Net Lease Retailers Are 'Bastion Of Stability' In A Tumultuous Period
A tremendous amount of equity was chasing single-tenant net lease assets throughout 2019, but the pandemic has chilled the market, with potential buyers reluctant to take chances on properties with tenants closed by government-mandated shutdowns. Transaction volume in the first half of 2020 declined more than 20% when compared to the same period in 2019, according to a new survey by Wilmette, Illinois-based The Boulder Group.
“We’ve had a really good run over the past 10 years, with steadily falling cap rates,” The Boulder Group partner Jimmy Goodman said. “It was smooth sailing until the pandemic hit.”

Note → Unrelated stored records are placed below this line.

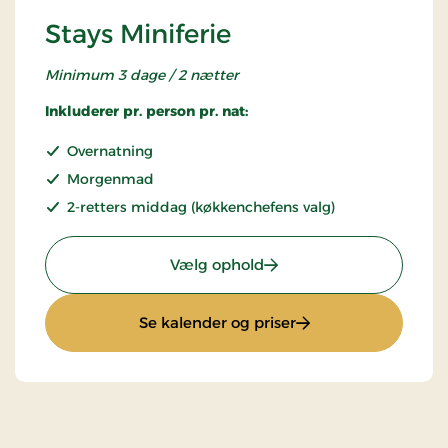
Stays Miniferie
Minimum 3 dage / 2 nætter
Inkluderer pr. person pr. nat:
Overnatning
Morgenmad
2-retters middag (køkkenchefens valg)
: Stays Miniferie
Vælg ophold
: Stays Miniferie
Se kalender og priser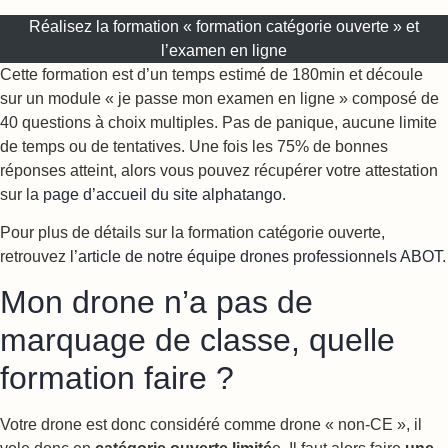
Réalisez la formation « formation catégorie ouverte » et
l’examen en ligne
Cette formation est d’un temps estimé de 180min et découle
sur un module « je passe mon examen en ligne » composé de
40 questions à choix multiples. Pas de panique, aucune limite
de temps ou de tentatives. Une fois les 75% de bonnes
réponses atteint, alors vous pouvez récupérer votre attestation
sur la
page d’accueil du site alphatango
.
Pour plus de détails sur la formation catégorie ouverte,
retrouvez
l’article de notre équipe drones professionnels ABOT
.
Mon drone n’a pas de
marquage de classe, quelle
formation faire ?
Votre drone est donc considéré comme drone « non-CE », il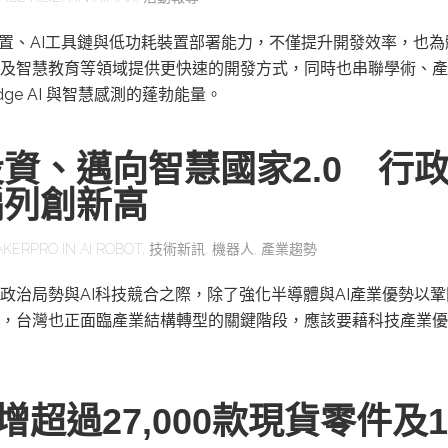
感測裝置、AI工具鏈與低功耗裝置部署能力，不僅提升開發效率，也
及智慧教育等領域提供更快速的開發方式，同時也串聯學術、產
ge AI 與智慧感測的蓬勃能量。
資、邁向智慧國家2.0 行
編列創新高
AKERPRO
IN
AI ROBOT
,
技術新訊
,
機器人
,
產業趨勢
政治局勢與AI科技競合之際，除了強化半導體與AI產業優勢以
，台灣也正面臨產業結構轉型的關鍵階段，應該要藉科技產業優
y新增超過27,000款現貨零件及1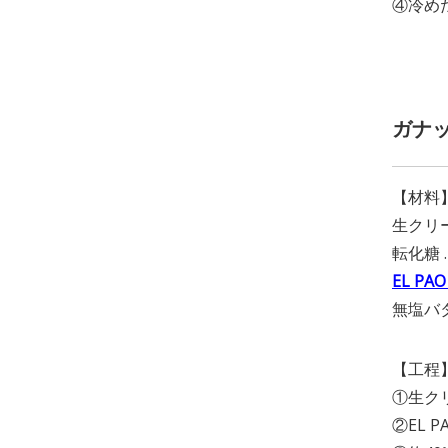
④冷め
ガナ
【材料
生クリー
転化糖 
EL PAO
無塩バタ
【工程
①生ク
②EL 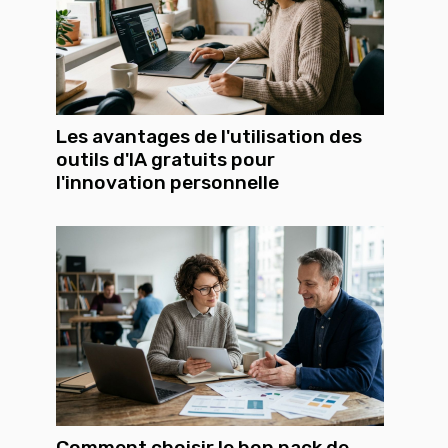
Les avantages de l'utilisation des
outils d'IA gratuits pour
l'innovation personnelle
Comment choisir le bon pack de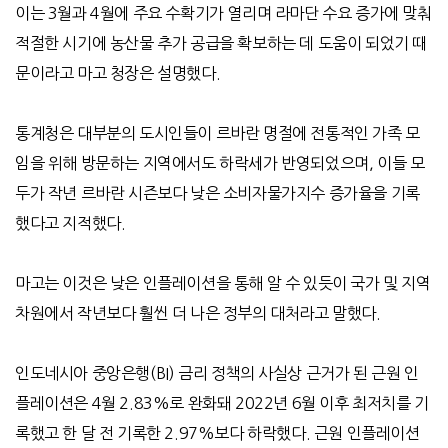
이는
3
월과
4
월에 주요 수확기가 열리며 라마단 수요 증가에 맞춰
적절한 시기에 농산물 추가 공급을 확보하는 데 도움이 되었기 때
문이라고 마고 청장은 설명했다
.
통계청은 대부분의 도시인들이 르바란 명절에 전통적인 가족 모
임을 위해 방문하는 지역에서도 하락세가 반영되었으며
,
이들 모
두가 작년 르바란 시즌보다 낮은
소비자물가지수
증가율을 기록
했다고 지적했다
.
마고는 이것은 낮은 인플레이션을 통해 알 수 있듯이 국가 및 지역
차원에서 작년보다 훨씬 더 나은 정부의 대처라고 말했다
.
인도네시아 중앙은행
(BI)
금리 정책의 사실상 근거가 된 근원 인
플레이션은
4
월
2.83%
로 완화돼
2022
년
6
월 이후 최저치를 기
록했고 한 달 전 기록한
2.97%
보다 하락했다
.
근원 인플레이션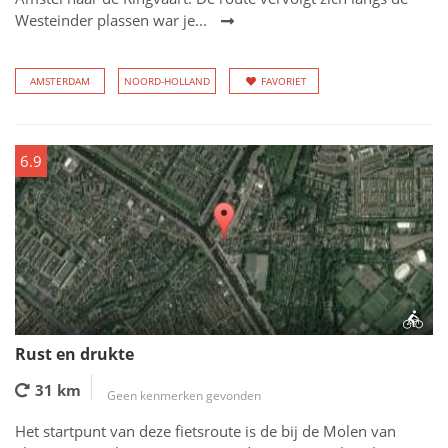
Westeinder plassen war je...
AMSTERDAM
NOORD-HOLLAND
FAVORIET
6.9
Rust en drukte
31 km
Geen kenmerken gevonden
Het startpunt van deze fietsroute is de bij de Molen van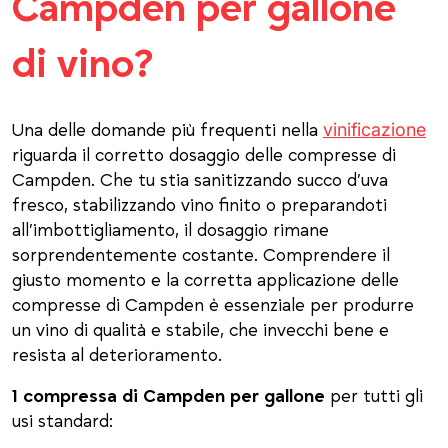
Campden per gallone
di vino?
vinificazione
Una delle domande più frequenti nella
riguarda il corretto dosaggio delle compresse di
Campden. Che tu stia sanitizzando succo d’uva
fresco, stabilizzando vino finito o preparandoti
all’imbottigliamento, il dosaggio rimane
sorprendentemente costante. Comprendere il
giusto momento e la corretta applicazione delle
compresse di Campden è essenziale per produrre
un vino di qualità e stabile, che invecchi bene e
resista al deterioramento.
1 compressa di Campden per gallone
per tutti gli
usi standard: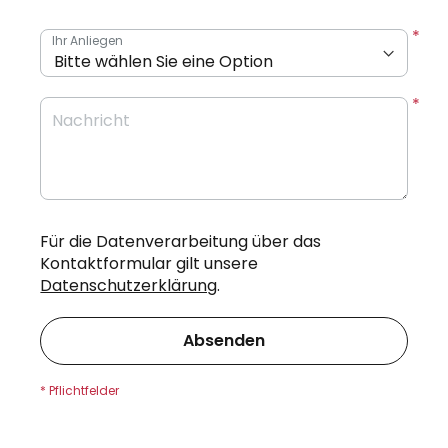
Ihr Anliegen
Nachricht
Für die Datenverarbeitung über das
Kontaktformular gilt unsere
Datenschutzerklärung
.
Absenden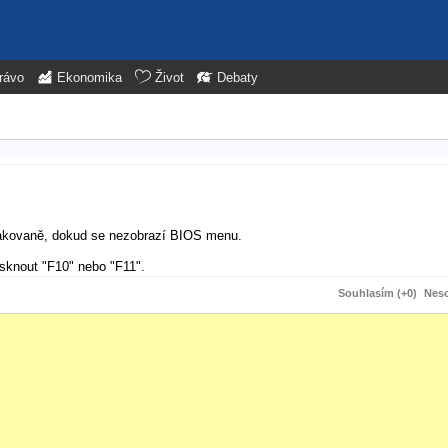
rávo
Ekonomika
Život
Debaty
opakovaně, dokud se nezobrazí BIOS menu.
sknout "F10" nebo "F11".
Souhlasím (+0)
Neso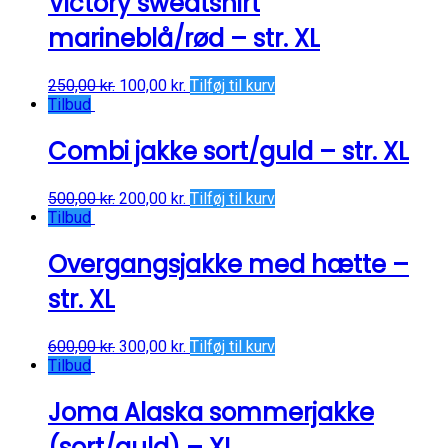
Victory sweatshirt
marineblå/rød – str. XL
250,00
kr.
100,00
kr.
Tilføj til kurv
Tilbud
Combi jakke sort/guld – str. XL
500,00
kr.
200,00
kr.
Tilføj til kurv
Tilbud
Overgangsjakke med hætte –
str. XL
600,00
kr.
300,00
kr.
Tilføj til kurv
Tilbud
Joma Alaska sommerjakke
(sort/guld) – XL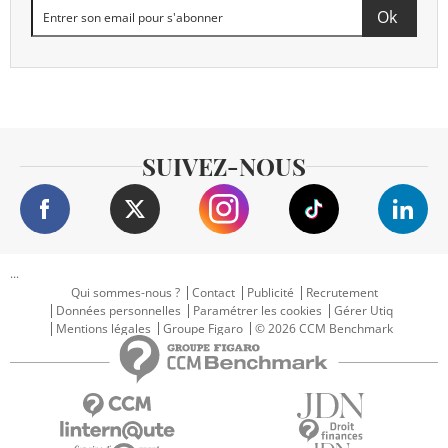
SUIVEZ-NOUS
...
Qui sommes-nous ?
Contact
Publicité
Recrutement
Données personnelles
Paramétrer les cookies
Gérer Utiq
Mentions légales
Groupe Figaro
© 2026 CCM Benchmark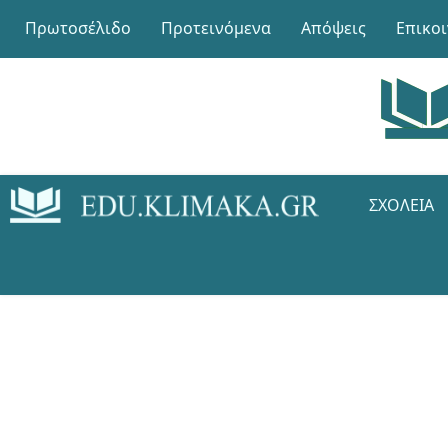
Πρωτοσέλιδο
Προτεινόμενα
Απόψεις
Επικο
ΣΧΟΛΕΊΑ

That 20% decline was less steep than many other portions of the commercial real estate market. Overall investment volume for New York City fell nearly 80% in Q2, as stakeholders there hunkered down to see how the pandemic plays out.
Goodman said the net lease market has a few lifelines that will keep it from going under. Essential businesses such as pharmacies, banks, dollar stores, quick-service restaurants and many industrial properties remain open and have largely seen strong revenue streams, giving investors confidence in their long-term viability, especially outlets with corporate guarantees.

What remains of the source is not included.